Glinde (mnd). Vor einer ungewohnten Situation stehen heute die Handballer der SG Eintracht Glinde. Nach dem unbefriedigenden Saisonverlauf dürfen sie sich gegen den HSV Apolda in der Favoritenrolle wähnen, denn die Thüringer, gegenwärtig Tabellenzwölfter der Mitteldeutschen Oberliga, sind in dieser Saison enormen Leistungsschwankungen unterworfen. Anwurf ist heute um 17 Uhr in der Elbe-Sporthalle.

Vor allem in fremdem Hallen kommt die Mannschaft von Trainer Ralph Börmel nicht zurecht. Nach teilweise hohen Niederlagen waren sie lediglich in Ronneburg nah an einem Punktgewinn, verloren aber 25:26 und sind seit nunmehr zwei Jahren auswärts ohne Sieg. "Uns fehlt das Selbstvertrauen. In der Regionalliga mussten wir viel Lehrgeld bezahlen. Es braucht anscheinend wieder einige Zeit, bis wir gegen gleichwertige Gegner bestehen können", sagt Börmel. Es ist vor allem die Abschlussschwäche, die dem Trainer Kopfzerbrechen bereitet. "Eine Erklärung dafür habe ich auch nicht parat."
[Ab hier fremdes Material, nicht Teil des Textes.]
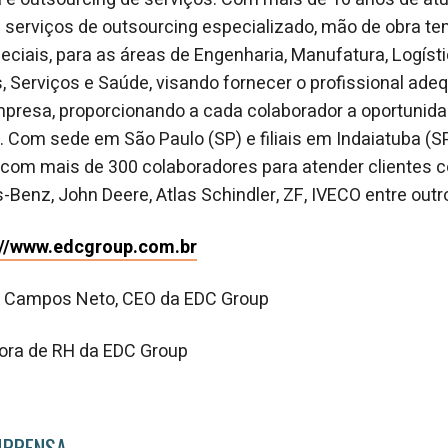
serviços de outsourcing especializado, mão de obra tem
ciais, para as áreas de Engenharia, Manufatura, Logístic
Serviços e Saúde, visando fornecer o profissional ade
presa, proporcionando a cada colaborador a oportunid
 Com sede em São Paulo (SP) e filiais em Indaiatuba (S
a com mais de 300 colaboradores para atender clientes
enz, John Deere, Atlas Schindler, ZF, IVECO entre outr
://www.edcgroup.com.br
e Campos Neto, CEO da EDC Group
etora de RH da EDC Group
MPRENSA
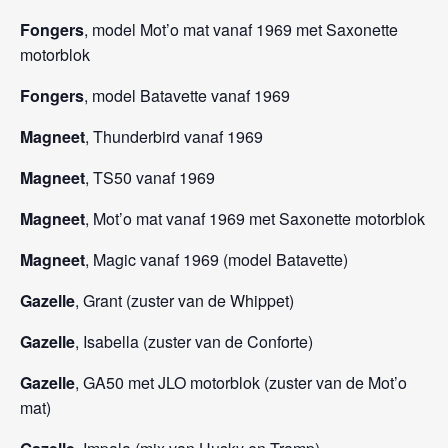
Fongers
, model Mot’o mat vanaf 1969 met Saxonette
motorblok
Fongers
, model Batavette vanaf 1969
Magneet
, Thunderbird vanaf 1969
Magneet
, TS50 vanaf 1969
Magneet
, Mot’o mat vanaf 1969 met Saxonette motorblok
Magneet
, Magic vanaf 1969 (model Batavette)
Gazelle
, Grant (zuster van de Whippet)
Gazelle
, Isabella (zuster van de Conforte)
Gazelle
, GA50 met JLO motorblok (zuster van de Mot’o
mat)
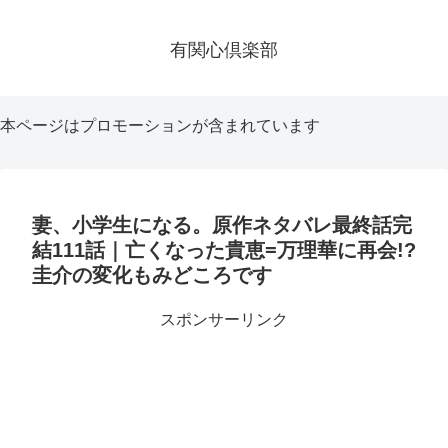
有関心倶楽部
本ページはプロモーションが含まれています
妻、小学生になる。原作ネタバレ最終話完
結111話｜亡くなった貴恵=万理華に再会!?
圭介の変化もみどころです
スポンサーリンク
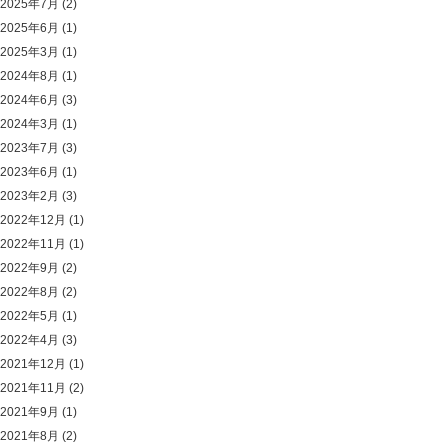
2025年7月
(2)
2025年6月
(1)
2025年3月
(1)
2024年8月
(1)
2024年6月
(3)
2024年3月
(1)
2023年7月
(3)
2023年6月
(1)
2023年2月
(3)
2022年12月
(1)
2022年11月
(1)
2022年9月
(2)
2022年8月
(2)
2022年5月
(1)
2022年4月
(3)
2021年12月
(1)
2021年11月
(2)
2021年9月
(1)
2021年8月
(2)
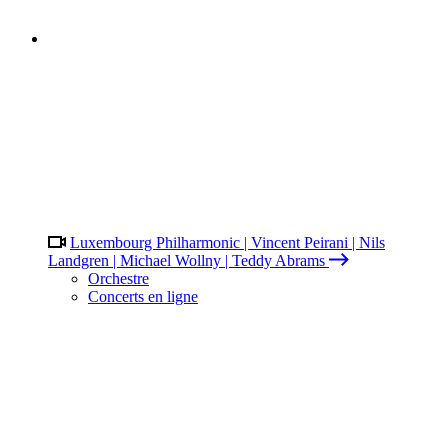
Luxembourg Philharmonic | Vincent Peirani | Nils
Landgren | Michael Wollny | Teddy Abrams
Orchestre
Concerts en ligne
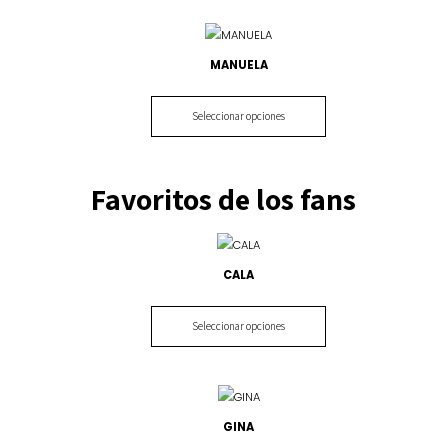
MANUELA
Seleccionar opciones
Favoritos de los fans
CALA
Seleccionar opciones
GINA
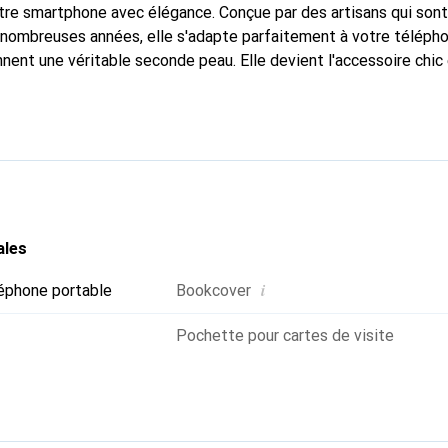
tre smartphone avec élégance. Conçue par des artisans qui son
nombreuses années, elle s'adapte parfaitement à votre télépho
nnent une véritable seconde peau. Elle devient l'accessoire chic
naître internationalement pour ses produits de haute qualité,
ientèle exigeante.
ales
i
éphone portable
Bookcover
Pochette pour cartes de visite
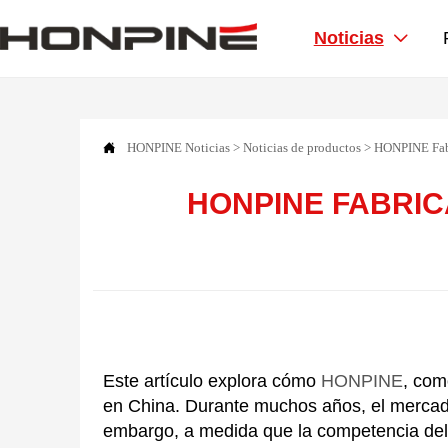
Noticias


HONPINE
Noticias
>
Noticias de productos
>
HONPINE Fabr
HONPINE FABRIC
Este artículo explora cómo
HONPINE
, com
en China. Durante muchos años, el mercad
embargo, a medida que la competencia del 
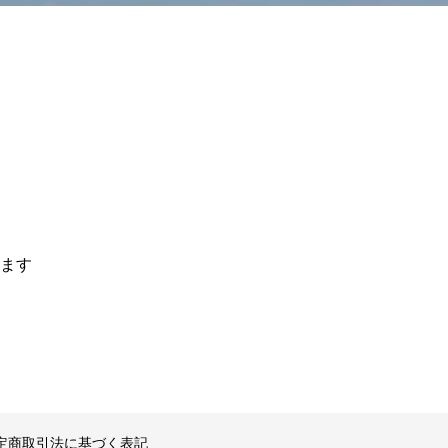
ます
定商取引法に基づく表記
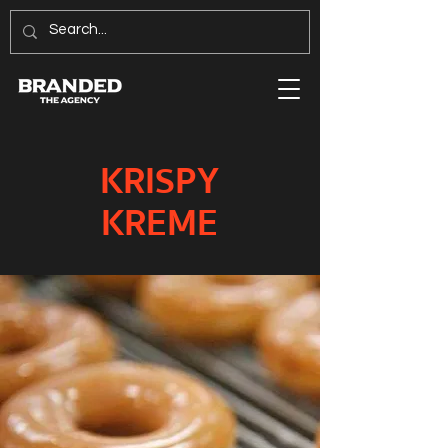
KRISPY
KREME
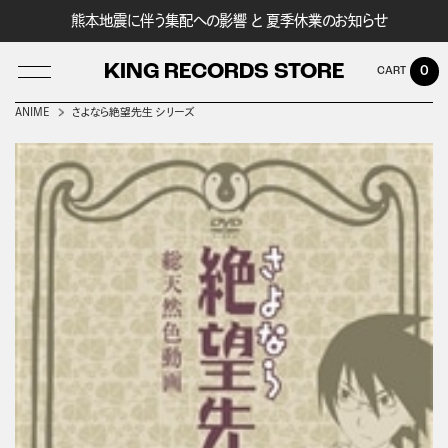
熊本地震に伴う集配への影響 と 夏季休業のお知らせ
KING RECORDS STORE
0
ANIME
さよなら絶望先生 シリーズ
LOG IN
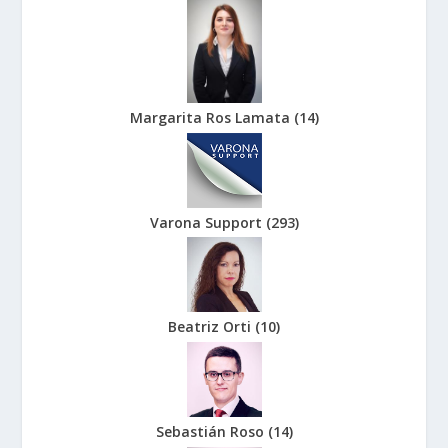
Margarita Ros Lamata
(
14
)
Varona Support
(
293
)
Beatriz Orti
(
10
)
Sebastián Roso
(
14
)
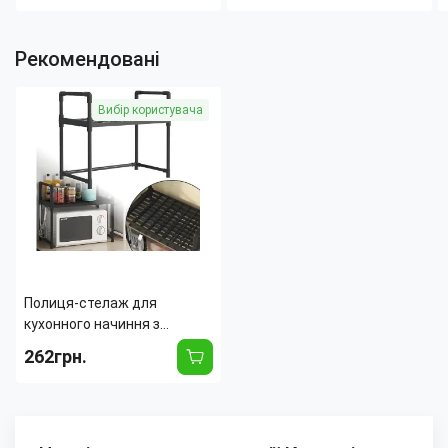
туалет для
Рекомендовані
Вибір користувача
Полиця-стелаж для
кухонного начиння з
гачками YH-6616-1, 1-
262грн.
норівнева, 48х26х49 см,
чорна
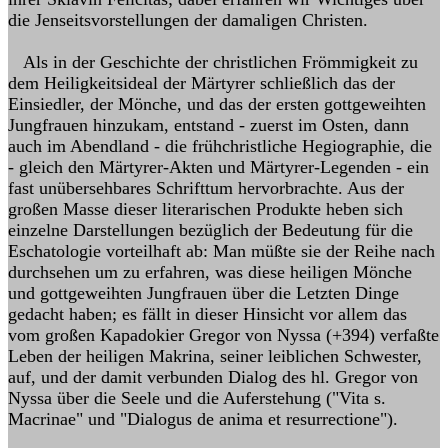
die Jenseitsvorstellungen der damaligen Christen.
Als in der Geschichte der christlichen Frömmigkeit zu
dem Heiligkeitsideal der Märtyrer schließlich das der
Einsiedler, der Mönche, und das der ersten gottgeweihten
Jungfrauen hinzukam, entstand - zuerst im Osten, dann
auch im Abendland - die frühchristliche Hegiographie, die
- gleich den Märtyrer-Akten und Märtyrer-Legenden - ein
fast unübersehbares Schrifttum hervorbrachte. Aus der
großen Masse dieser literarischen Produkte heben sich
einzelne Darstellungen bezüglich der Bedeutung für die
Eschatologie vorteilhaft ab: Man müßte sie der Reihe nach
durchsehen um zu erfahren, was diese heiligen Mönche
und gottgeweihten Jungfrauen über die Letzten Dinge
gedacht haben; es fällt in dieser Hinsicht vor allem das
vom großen Kapadokier Gregor von Nyssa (+394) verfaßte
Leben der heiligen Makrina, seiner leiblichen Schwester,
auf, und der damit verbunden Dialog des hl. Gregor von
Nyssa über die Seele und die Auferstehung ("Vita s.
Macrinae" und "Dialogus de anima et resurrectione").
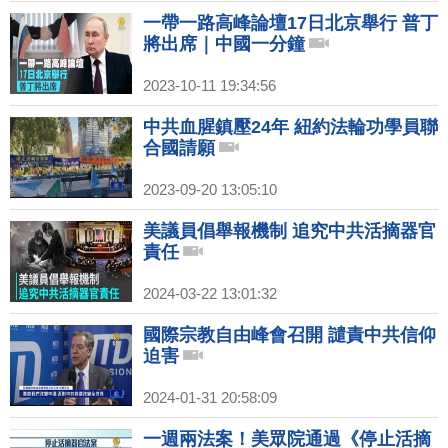
一帶一路高峰論壇17日北京舉行 普丁
將出席｜中國一分鐘
2023-10-11 19:34:56
中共血腥鎮壓24年 紐約法輪功學員聯
合國請願
2023-09-20 13:05:10
美議員倡舉報機制 追究中共活摘器官
責任
2024-03-22 13:01:32
國際宗教自由峰會召開 譴責中共信仰
迫害
2024-01-31 20:58:09
一週兩法案！美眾院通過《停止活摘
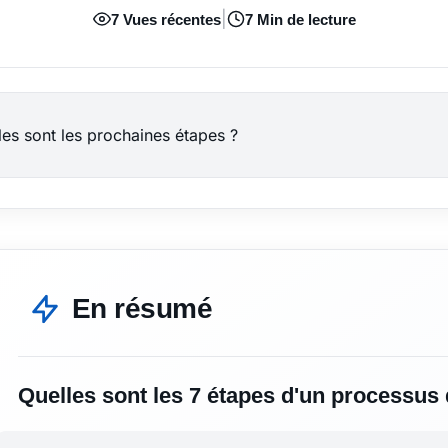
|
7 Vues récentes
7 Min de lecture
les sont les prochaines étapes ?
En résumé
Quelles sont les 7 étapes d'un processus 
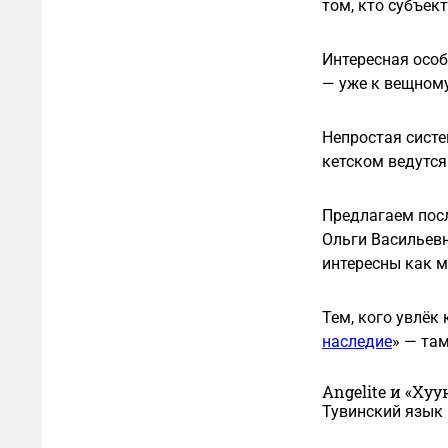
том, кто субъек
Интересная особ
— уже к вещному
Непростая систе
кетском ведутся
Предлагаем посл
Ольги Васильевн
интересны как м
Тем, кого увлёк
наследие
» — та
Angelite и «Хуу
Тувинский язык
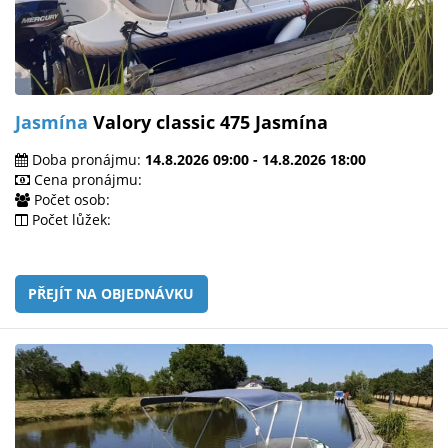
Jasmína
Valory classic 475 Jasmína
Doba pronájmu:
14.8.2026 09:00 - 14.8.2026 18:00
Cena pronájmu:
Počet osob:
Počet lůžek:
PŘEJÍT NA OBJEDNÁVKU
Eintracht-Trainer Andreas Wiese warnt jedoch vor der seltenen Favoritenrolle: "Wir müssen dieser Situation gerecht werden und zeigen, dass wir dem Druck standhalten können." Denn, einen kleinen Funken Hoffnung auf den Klassenerhalt will die Eintracht am Leben erhalten. "Wir müssen die nächsten vier Heimspiele gewinnen. Wenn wir gegen Apolda verlieren, haben wir in dieser Liga nichts zu suchen", sagt Wiese und richtet seine Mannschaft auf einen "harten Kampf" ein. "Es wird zur Sache gehen", ist sich der Trainer sicher, dem die körperbetonte 26:32-Hinspielniederlage noch gut in Erinnerung geblieben ist. "Da haben wir als Mannschaft versagt."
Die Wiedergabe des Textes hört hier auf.